Work order: Every line below that holds the string "nivel" should be copied out.

(Stored entries)
● ● ● ● ● ● ●

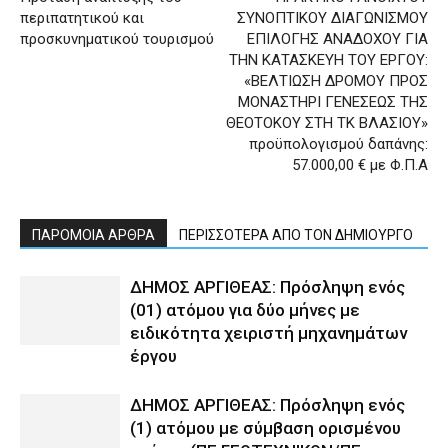
περιπατητικού και
ΣΥΝΟΠΤΙΚΟΥ ΔΙΑΓΩΝΙΣΜΟΥ
προσκυνηματικού τουρισμού
ΕΠΙΛΟΓΗΣ ΑΝΑΔΟΧΟΥ ΓΙΑ
ΤΗΝ ΚΑΤΑΣΚΕΥΗ ΤΟΥ ΕΡΓΟΥ:
«ΒΕΛΤΙΩΣΗ ΔΡΟΜΟΥ ΠΡΟΣ
ΜΟΝΑΣΤΗΡΙ ΓΕΝΕΣΕΩΣ ΤΗΣ
ΘΕΟΤΟΚΟΥ ΣΤΗ ΤΚ ΒΛΑΣΙΟΥ»
προϋπολογισμού δαπάνης:
57.000,00 € με Φ.Π.Α
ΠΑΡΟΜΟΙΑ ΑΡΘΡΑ
ΠΕΡΙΣΣΟΤΕΡΑ ΑΠΟ ΤΟΝ ΔΗΜΙΟΥΡΓΟ
ΔΗΜΟΣ ΑΡΓΙΘΕΑΣ: Πρόσληψη ενός
(01) ατόμου για δύο μήνες με
ειδικότητα χειριστή μηχανημάτων
έργου
ΔΗΜΟΣ ΑΡΓΙΘΕΑΣ: Πρόσληψη ενός
(1) ατόμου με σύμβαση ορισμένου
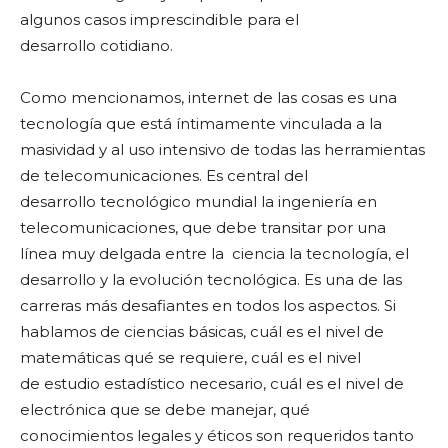
algunos casos imprescindible para el
desarrollo cotidiano.
Como mencionamos, internet de las cosas es una
tecnología que está íntimamente vinculada a la
masividad y al uso intensivo de todas las herramientas
de telecomunicaciones. Es central del
desarrollo tecnológico mundial la ingeniería en
telecomunicaciones, que debe transitar por una
línea muy delgada entre la ciencia la tecnología, el
desarrollo y la evolución tecnológica. Es una de las
carreras más desafiantes en todos los aspectos. Si
hablamos de ciencias básicas, cuál es el nivel de
matemáticas qué se requiere, cuál es el nivel
de estudio estadístico necesario, cuál es el nivel de
electrónica que se debe manejar, qué
conocimientos legales y éticos son requeridos tanto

● ● ● ● ● ● ●

Task solution:
hablamos de ciencias básicas, cuál es el nivel de
matemáticas qué se requiere, cuál es el nivel
de estudio estadístico necesario, cuál es el nivel de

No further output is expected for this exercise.